Training and Meta-Evaluating Machine Translation Evaluation Metrics at the Paragraph Level

Daniel Deutsch,Juraj Juraska,Mara Finkelstein,Markus Freitag
2023-08-29
Abstract:As research on machine translation moves to translating text beyond the sentence level, it remains unclear how effective automatic evaluation metrics are at scoring longer translations. In this work, we first propose a method for creating paragraph-level data for training and meta-evaluating metrics from existing sentence-level data. Then, we use these new datasets to benchmark existing sentence-level metrics as well as train learned metrics at the paragraph level. Interestingly, our experimental results demonstrate that using sentence-level metrics to score entire paragraphs is equally as effective as using a metric designed to work at the paragraph level. We speculate this result can be attributed to properties of the task of reference-based evaluation as well as limitations of our datasets with respect to capturing all types of phenomena that occur in paragraph-level translations.
Computation and Language
What problem does this paper attempt to address?

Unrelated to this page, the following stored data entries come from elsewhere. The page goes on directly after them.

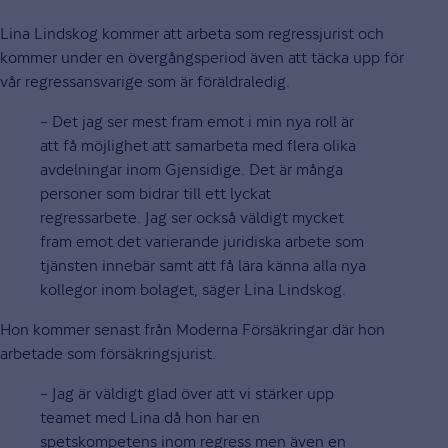
Lina Lindskog kommer att arbeta som regressjurist och
kommer under en övergångsperiod även att täcka upp för
vår regressansvarige som är föräldraledig.
– Det jag ser mest fram emot i min nya roll är
att få möjlighet att samarbeta med flera olika
avdelningar inom Gjensidige. Det är många
personer som bidrar till ett lyckat
regressarbete. Jag ser också väldigt mycket
fram emot det varierande juridiska arbete som
tjänsten innebär samt att få lära känna alla nya
kollegor inom bolaget, säger Lina Lindskog.
Hon kommer senast från Moderna Försäkringar där hon
arbetade som försäkringsjurist.
– Jag är väldigt glad över att vi stärker upp
teamet med Lina då hon har en
spetskompetens inom regress men även en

The paper attempts to address the issue of whether existing automatic evaluation metrics are effective when assessing machine translation quality at the paragraph level. As machine translation research expands from the sentence level to paragraphs, chapters, or documents, evaluating the translation quality of these longer texts has become a new challenge. The authors propose a method to create paragraph-level datasets for training and meta-evaluation metrics using existing sentence-level data, and benchmark both existing sentence-level metrics and newly trained paragraph-level metrics with these new datasets. Experimental results show that using sentence-level metrics to evaluate entire paragraphs performs comparably to metrics specifically designed for paragraph-level evaluation. This may be due to the nature of the reference-based evaluation task and the limitations of paragraph-level datasets in capturing phenomena such as long-distance dependencies. In short, the paper mainly explores how to effectively evaluate paragraph-level machine translation quality and whether existing sentence-level evaluation metrics can be directly applied to paragraph-level evaluation without the need for special adjustments or retraining for the paragraph level.